SUPPLIED MATERIAL START

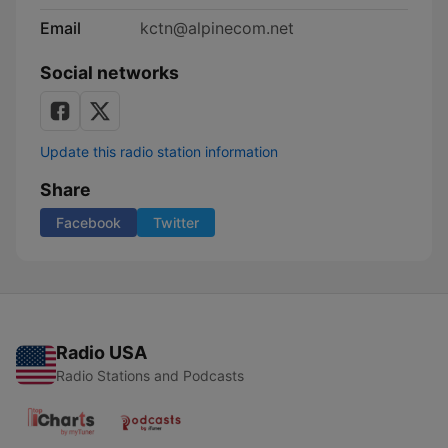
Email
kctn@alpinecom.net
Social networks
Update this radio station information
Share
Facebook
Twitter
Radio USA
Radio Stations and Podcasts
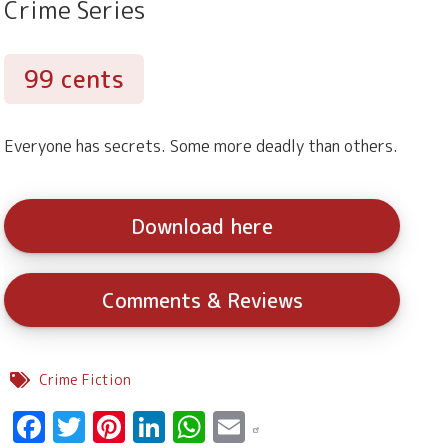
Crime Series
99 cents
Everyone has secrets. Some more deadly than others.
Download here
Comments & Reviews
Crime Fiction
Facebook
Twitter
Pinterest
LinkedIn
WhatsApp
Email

SUPPLIED MATERIAL END

**ASSIGNED TASK:** Transcribe each line above exactly, pictures excluded.

**EXERCISE ANSWER:**
Email
kctn@alpinecom.net
Social networks
Update this radio station information
Share
Facebook
Twitter
Radio USA
Radio Stations and Podcasts
Crime Series
99 cents
Everyone has secrets. Some more deadly than others.
Download here
Comments & Reviews
Crime Fiction
Facebook
Twitter
Pinterest
LinkedIn
WhatsApp
Email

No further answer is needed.